One of the most daunting recipes to master is a soufflé. I haven’t met the first person who succeeded on their first attempt. Stories of soupy soufflés or those that refuse to rise are not all that uncommon. And because oven temperatures are not always accurate (crucial for a delicate recipe such as this one), many recipe writers are sometimes blamed for failures. The fact of the matter is that mastering a soufflé requires patience — and the realization that the first try might end up in the bin. No use in telling you otherwise.
However, please don’t let that discourage you from trying this recipe. If you read through it and make sure your oven temperature is correct, there is little chance of failure.

In the following recipe, I combined raspberries with a touch of lavender, just enough to give the soufflé a more aromatic and interesting flavor. If you aren’t fond of lavender or don’t have any available, feel free to omit. The soufflé will deflate soon after it comes out of the oven, so make sure you serve it immediately.

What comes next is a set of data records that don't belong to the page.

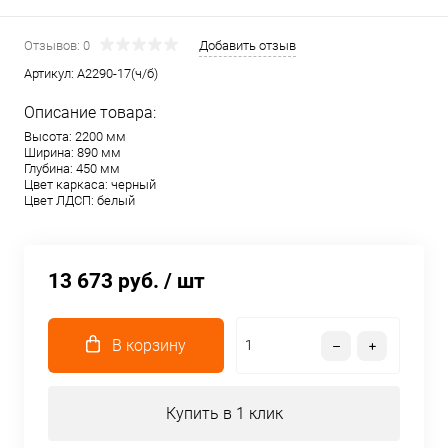
Отзывов: 0
Добавить отзыв
Артикул:
A2290-17(ч/б)
Описание товара:
Высота: 2200 мм
Ширина: 890 мм
Глубина: 450 мм
Цвет каркаса: черный
Цвет ЛДСП: белый
13 673 руб.
/ шт
В корзину
Купить в 1 клик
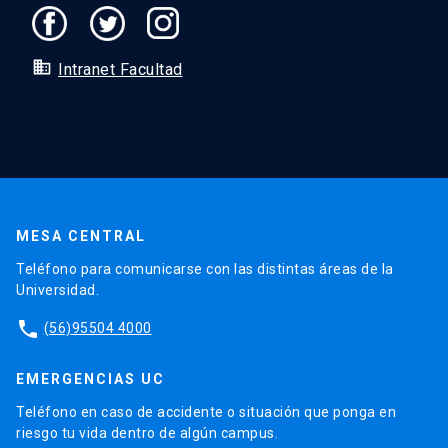
domain
Intranet Facultad
MESA CENTRAL
Teléfono para comunicarse con las distintas áreas de la
Universidad.
phone
(56)95504 4000
EMERGENCIAS UC
Teléfono en caso de accidente o situación que ponga en
riesgo tu vida dentro de algún campus.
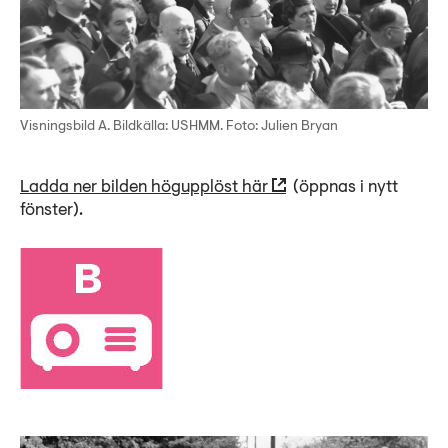
Visningsbild A. Bildkälla: USHMM. Foto: Julien Bryan
Ladda ner bilden högupplöst här
(öppnas i nytt
fönster).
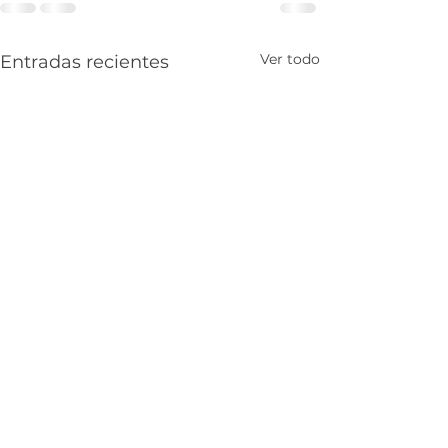
Ver todo
Entradas recientes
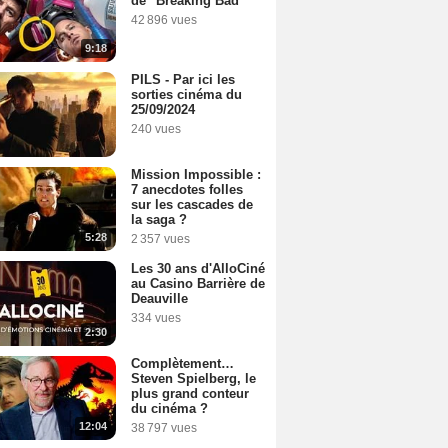
de "Breaking Bad"
42 896 vues
9:18
PILS - Par ici les
sorties cinéma du
25/09/2024
240 vues
Mission Impossible :
7 anecdotes folles
sur les cascades de
la saga ?
5:28
2 357 vues
Les 30 ans d'AlloCiné
au Casino Barrière de
Deauville
334 vues
2:30
Complètement…
Steven Spielberg, le
plus grand conteur
du cinéma ?
12:04
38 797 vues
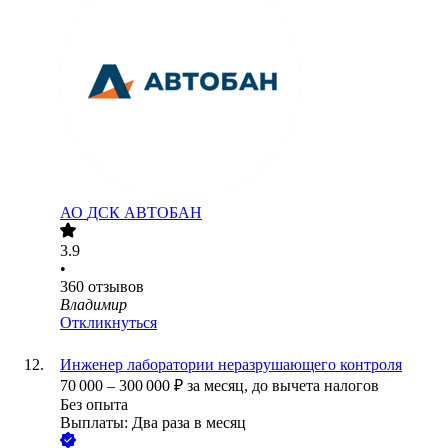
АО
ДСК АВТОБАН
3.9
•
360
отзывов
Владимир
Откликнуться
Инженер лаборатории неразрушающего контроля
70 000
–
300 000
₽
за месяц,
до вычета налогов
Без опыта
Выплаты: Два раза в месяц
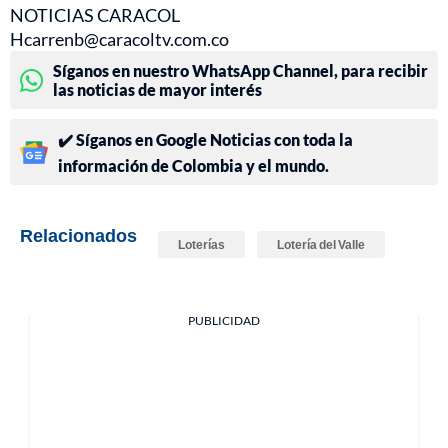
NOTICIAS CARACOL
Hcarrenb@caracoltv.com.co
Síganos en nuestro WhatsApp Channel, para recibir
las noticias de mayor interés
✔️ Síganos en Google Noticias con toda la
información de Colombia y el mundo.
Relacionados
Loterías
Lotería del Valle
PUBLICIDAD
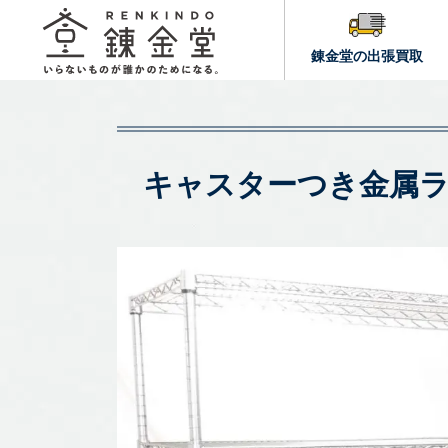
錬金堂の出張買取
キャスターつき金属ラ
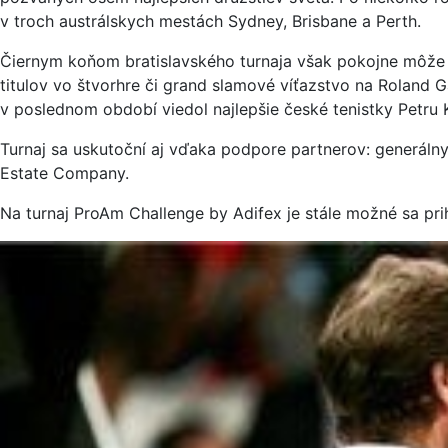
v troch austrálskych mestách Sydney, Brisbane a Perth.
Čiernym koňom bratislavského turnaja však pokojne môže b
titulov vo štvorhre či grand slamové víťazstvo na Roland 
v poslednom období viedol najlepšie české tenistky Petru K
Turnaj sa uskutoční aj vďaka podpore partnerov: generálny
Estate Company.
Na turnaj ProAm Challenge by Adifex je stále možné sa 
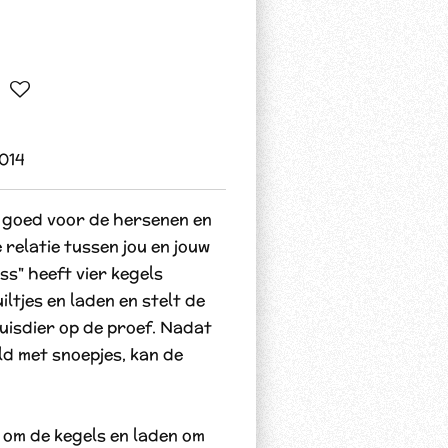
014
n goed voor de hersenen en
relatie tussen jou en jouw
s" heeft vier kegels
ltjes en laden en stelt de
uisdier op de proef. Nadat
ld met snoepjes, kan de
 om de kegels en laden om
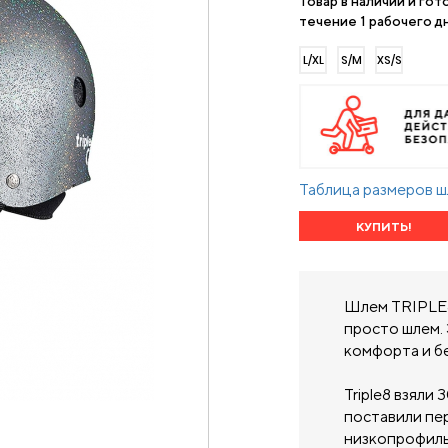
Товар в наличии и гот
течение 1 рабочего дн
L/XL
S/M
XS/S
Таблица размеров 
КУПИТЬ!
Шлем TRIPLE8
просто шлем.
комфорта и б
Triple8 взяли
поставили пер
низкопрофиль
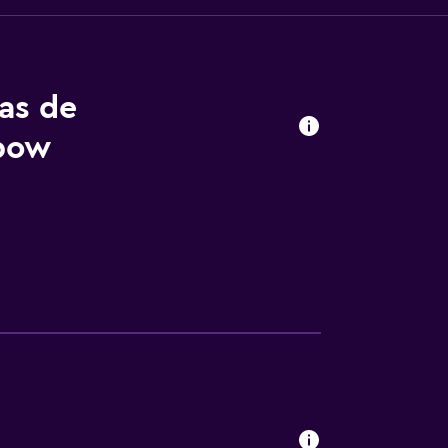
tas de
nbow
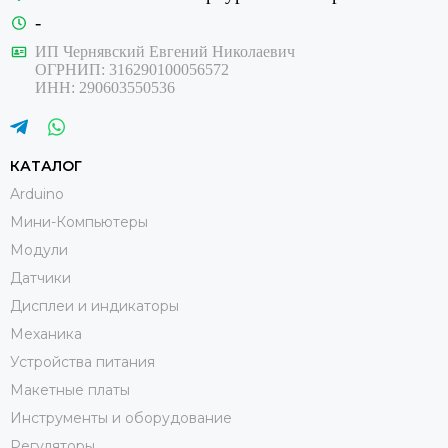
-
ИП Чернявский Евгений Николаевич
ОГРНИП: 316290100056572
ИНН: 290603550536
КАТАЛОГ
Arduino
Мини-Компьютеры
Модули
Датчики
Дисплеи и индикаторы
Механика
Устройства питания
Макетные платы
Инструменты и оборудование
Регуляторы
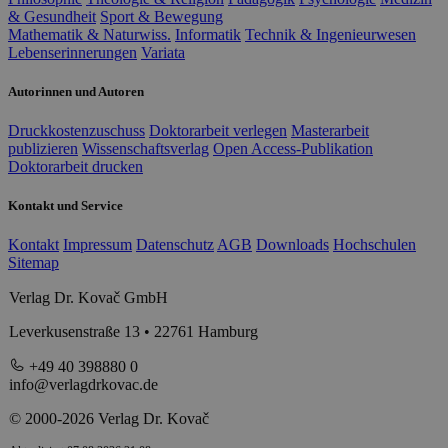
& Gesundheit
Sport & Bewegung
Mathematik & Naturwiss.
Informatik
Technik & Ingenieurwesen
Lebenserinnerungen
Variata
Autorinnen und Autoren
Druckkostenzuschuss
Doktorarbeit verlegen
Masterarbeit
publizieren
Wissenschaftsverlag
Open Access-Publikation
Doktorarbeit drucken
Kontakt und Service
Kontakt
Impressum
Datenschutz
AGB
Downloads
Hochschulen
Sitemap
Verlag Dr. Kovač GmbH
Leverkusenstraße 13 • 22761 Hamburg
+49 40 398880 0
info@verlagdrkovac.de
© 2000-2026 Verlag Dr. Kovač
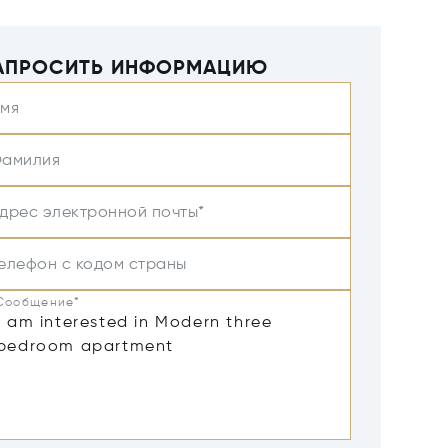
АПРОСИТЬ ИНФОРМАЦИЮ
мя
амилия
дрес электронной почты*
елефон с кодом страны
Сообщение*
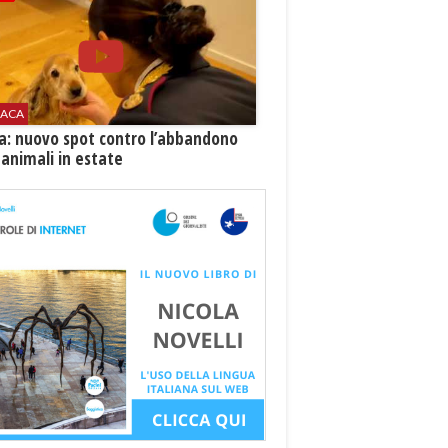
ACA
ia: nuovo spot contro l’abbandono
 animali in estate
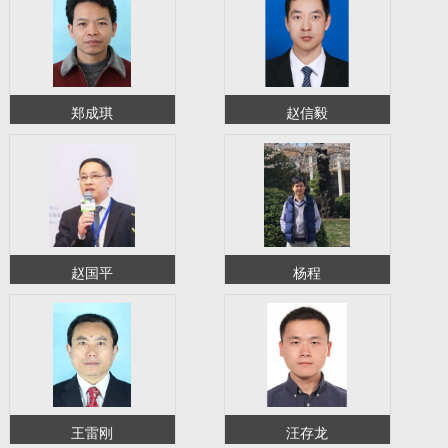
教师博客
郑成琪
赵信毅
赵国平
杨程
王雷刚
汪存龙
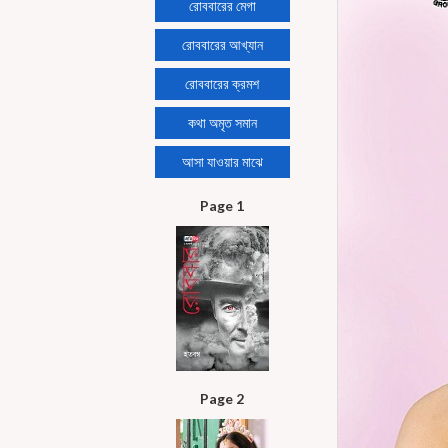
রোববারের মেগা
রোববারের আখ্যান
রোববারের ক্রমশ
কথা অমৃত সমান
আসা যাওয়ার মাঝে
Page 1
Page 2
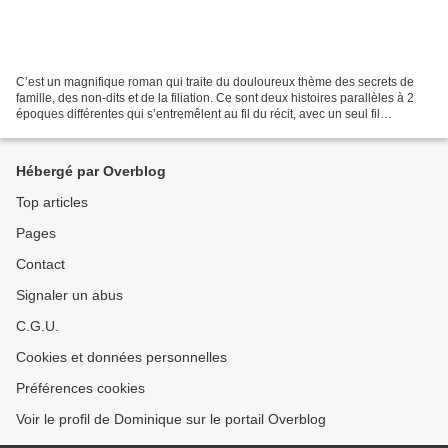
C’est un magnifique roman qui traite du douloureux thème des secrets de
famille, des non-dits et de la filiation. Ce sont deux histoires parallèles à 2
époques différentes qui s’entremêlent au fil du récit, avec un seul fil
conducteur, la quête de la...
Hébergé par Overblog
Top articles
Pages
Contact
Signaler un abus
C.G.U.
Cookies et données personnelles
Préférences cookies
Voir le profil de Dominique sur le portail Overblog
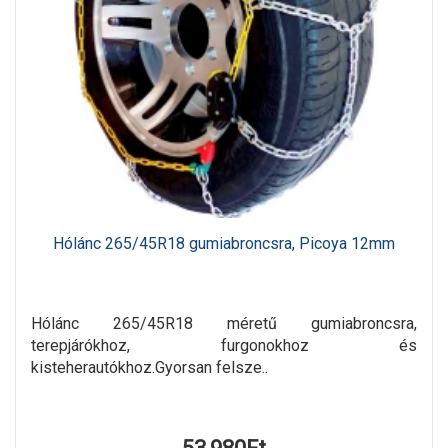
Hólánc 265/45R18 gumiabroncsra, Picoya 12mm
Hólánc 265/45R18 méretű gumiabroncsra,
terepjárókhoz, furgonokhoz és
kisteherautókhoz.Gyorsan felsze..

NOTE: I made the souffé in Revol’s cast iron style soufflé dish.


Raspberry & Lavender Soufflé
Serves 4


  • 250g frozen raspberries
  • 1 tbsp water
  • 1 tbsp berry jam
  • 500ml whole milk
  • 2 tsps dried lavender
  • 1 tsp vanilla extract
  • 3 egg yolks/4 egg whites, plus 1 whole egg
  • 3 tbsps flour
  • 2 tbsps maizena
  • 100g sugar, plus 2 tbsps
  • Powdered sugar, to serve


Preheat the oven to 170°C and generously butter your soufflé dish. Dust with sugar, shaking off any excess. Place the raspberries in a pan with the water and jam and cook on a medium heat, just until the berries have fallen apart. Set aside to cool. In a saucepan, heat the milk with the lavender and vanilla. Leave to infuse on the lowest heat for 5 minutes, then drain and discard the lavender. In a medium bowl, whisk the egg yolks, whole egg and 100g of the sugar until pale. Whisk in the flour and maizena. Gently add the lavender infused milk to the egg mixture while whisking. Return the mixture to the pan and cook while stirring until it thickens into a custard thick enough to coat the back of a spoon. Allow to cool completely. I simply placed the pan in a sink filled with cold water. Whisk the berry purée into the custard. Whip the egg whites with the 2 tbsps of sugar until stiff. Whisk  1/3 of the whites into the berry custard, then gently fold in the rest. Pour the batter into the prepared dish and bake for 40 minutes. Dust with powdered sugar and serve immediately.